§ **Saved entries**
++++++++++++++++++++
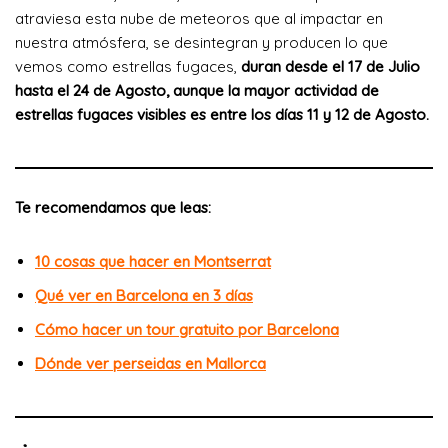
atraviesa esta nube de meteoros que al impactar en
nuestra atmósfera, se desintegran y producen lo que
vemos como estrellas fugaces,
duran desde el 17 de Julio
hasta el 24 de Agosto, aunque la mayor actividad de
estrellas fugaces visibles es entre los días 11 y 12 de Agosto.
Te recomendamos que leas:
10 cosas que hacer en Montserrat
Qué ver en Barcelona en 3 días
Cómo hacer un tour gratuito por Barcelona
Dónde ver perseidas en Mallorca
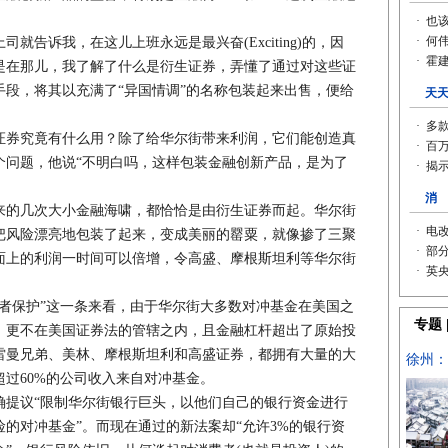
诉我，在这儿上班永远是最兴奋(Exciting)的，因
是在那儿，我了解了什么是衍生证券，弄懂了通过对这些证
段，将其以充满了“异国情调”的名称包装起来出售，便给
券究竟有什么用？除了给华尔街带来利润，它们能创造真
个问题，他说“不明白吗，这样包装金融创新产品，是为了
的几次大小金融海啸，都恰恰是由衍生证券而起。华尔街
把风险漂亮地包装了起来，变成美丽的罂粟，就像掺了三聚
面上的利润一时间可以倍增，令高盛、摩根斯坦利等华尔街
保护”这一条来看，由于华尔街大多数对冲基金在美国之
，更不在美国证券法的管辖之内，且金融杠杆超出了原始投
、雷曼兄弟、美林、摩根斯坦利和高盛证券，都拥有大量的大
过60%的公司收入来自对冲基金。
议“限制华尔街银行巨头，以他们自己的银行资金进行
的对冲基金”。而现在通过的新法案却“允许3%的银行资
++++++++++++++++++++
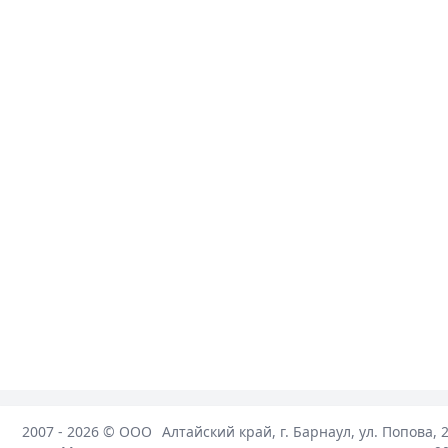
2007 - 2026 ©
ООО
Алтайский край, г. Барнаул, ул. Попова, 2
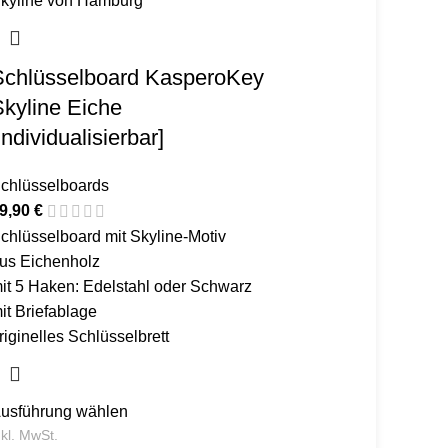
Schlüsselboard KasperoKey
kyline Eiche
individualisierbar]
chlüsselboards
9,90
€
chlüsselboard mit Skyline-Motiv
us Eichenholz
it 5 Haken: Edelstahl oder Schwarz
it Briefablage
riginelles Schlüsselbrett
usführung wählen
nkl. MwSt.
++++++++++++++++++++
§ **WHAT YOU ARE ASKED TO DO**
Wherever a line holds the word "fugaces", copy that line out of the entries above.

§ **ANSWER BELOW**
vemos como estrellas fugaces,
estrellas fugaces visibles es entre los días 11 y 12 de Agosto.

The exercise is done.